Is this just finetuned SD models?
Seems a bit hacked together like an SD finetuned version...no mulit-gpu support, no quants, only 40gb+ cards supported...and from a video editing company looking to pivot...tell me I'm wrong...
Cant quite agree.
Got 720x512x257 working on a rtx 3090 in under a minute
1280x720x257 in under 5 minutes and the results are better than any previous 5b+ models as far as I can tell
It seems the sequential cpu offloading is broken in the pipeline tho, if you edit it and manually do that it works quite well and fast under 24gb vram.
Can agree on the Video editing tho, would be cool to have video continuation and input video editing
Excellent news, what specific edits did you make? Have you tried CogVideo-5b 1.5? I think it's actually better and even pushing out at 8fps it's easy to upscale with something like topaz to 60fps
Well the edits I did are what you'd call "spaghetti code"
Basically, I removed all the .to("cuda") calls from the inference.py
and then added this to the pipeline_ltx_video.py:
self.transformer = self.transformer.to("cpu")
self.vae = self.vae.to("cpu")
self.text_encoder = self.text_encoder.to("cuda")
Basically for each step put the thing that is currently in use last and on cuda
so
First the text encoder, then the transformer and finally the vae
I can post my whole inference and ltx pipeline .py here if you want, but maybe there'll be better "official" support for this.
Its basically what pipe.enable_sequential_cpu_offload() should do but yea it somehow does not work rn (I think?)
Yes tried CogVideo 5b, tbh they both are "bad" the thing that makes them interesting is the generation speed.
This model here can generate longer smoother videos quite faster.
But the prompt following in both models is very domain specific.
So prompts like in the format "A character.... like from a TV movie" work good while more surreal experimental prompts do not work well.
Also fast motion is not really good like "A dancing crowd" causes alot of artefacts.

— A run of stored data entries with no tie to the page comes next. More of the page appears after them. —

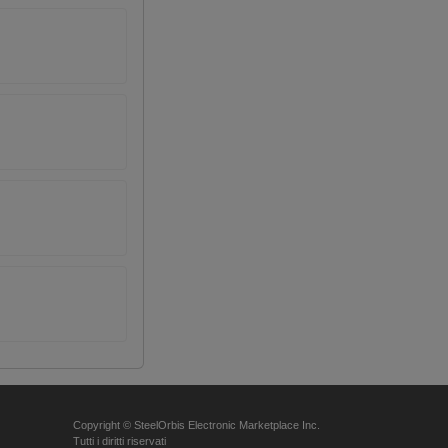
Copyright © SteelOrbis Electronic Marketplace Inc.
Tutti i diritti riservati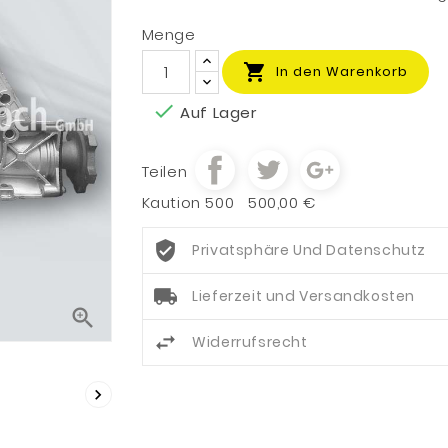
Menge

In den Warenkorb

Auf Lager
Teilen
Kaution 500
500,00 €
Privatsphäre Und Datenschutz
Lieferzeit und Versandkosten

Widerrufsrecht
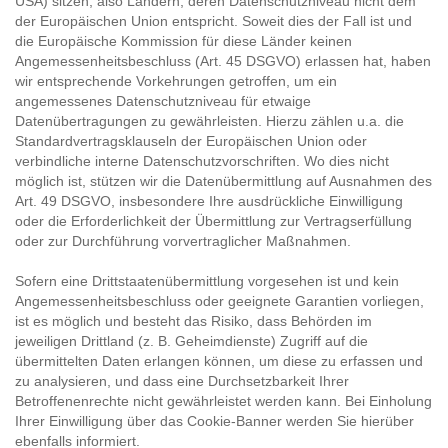
USA) sitzen, also Ländern, deren Datenschutzniveau nicht dem
der Europäischen Union entspricht. Soweit dies der Fall ist und
die Europäische Kommission für diese Länder keinen
Angemessenheitsbeschluss (Art. 45 DSGVO) erlassen hat, haben
wir entsprechende Vorkehrungen getroffen, um ein
angemessenes Datenschutzniveau für etwaige
Datenübertragungen zu gewährleisten. Hierzu zählen u.a. die
Standardvertragsklauseln der Europäischen Union oder
verbindliche interne Datenschutzvorschriften. Wo dies nicht
möglich ist, stützen wir die Datenübermittlung auf Ausnahmen des
Art. 49 DSGVO, insbesondere Ihre ausdrückliche Einwilligung
oder die Erforderlichkeit der Übermittlung zur Vertragserfüllung
oder zur Durchführung vorvertraglicher Maßnahmen.
Sofern eine Drittstaatenübermittlung vorgesehen ist und kein
Angemessenheitsbeschluss oder geeignete Garantien vorliegen,
ist es möglich und besteht das Risiko, dass Behörden im
jeweiligen Drittland (z. B. Geheimdienste) Zugriff auf die
übermittelten Daten erlangen können, um diese zu erfassen und
zu analysieren, und dass eine Durchsetzbarkeit Ihrer
Betroffenenrechte nicht gewährleistet werden kann. Bei Einholung
Ihrer Einwilligung über das Cookie-Banner werden Sie hierüber
ebenfalls informiert.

But Ive found this to be the case for any model with lower params up to 5b yet
Well a hat tip to you ser, thanks for the code, not spaghetti at all! I will definitely try this again...also, have you tried hailuoai? I ran them for a solid month, pretty good at aerial nature shots.

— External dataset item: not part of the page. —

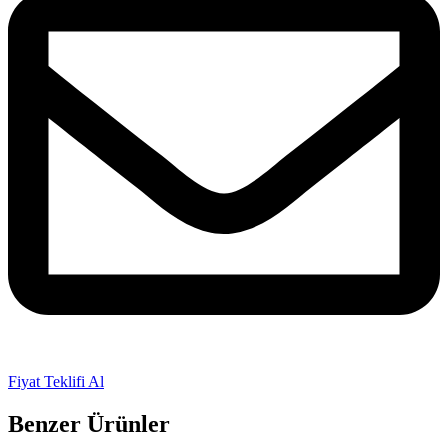
Fiyat Teklifi Al
Benzer Ürünler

Here's the code btw (pastebin was down so I had to use this site)
pipeline_ltx_video: https://justpaste.it/gxldw
inference.py: https://justpaste.it/bhwuj
Those are really just quick hax to get it working, hopefully they update the enable_sequential_cpu_offload() sometime
Havent tried any video service yet, Im more interested to get these models running locally in realtime for exhibitions :)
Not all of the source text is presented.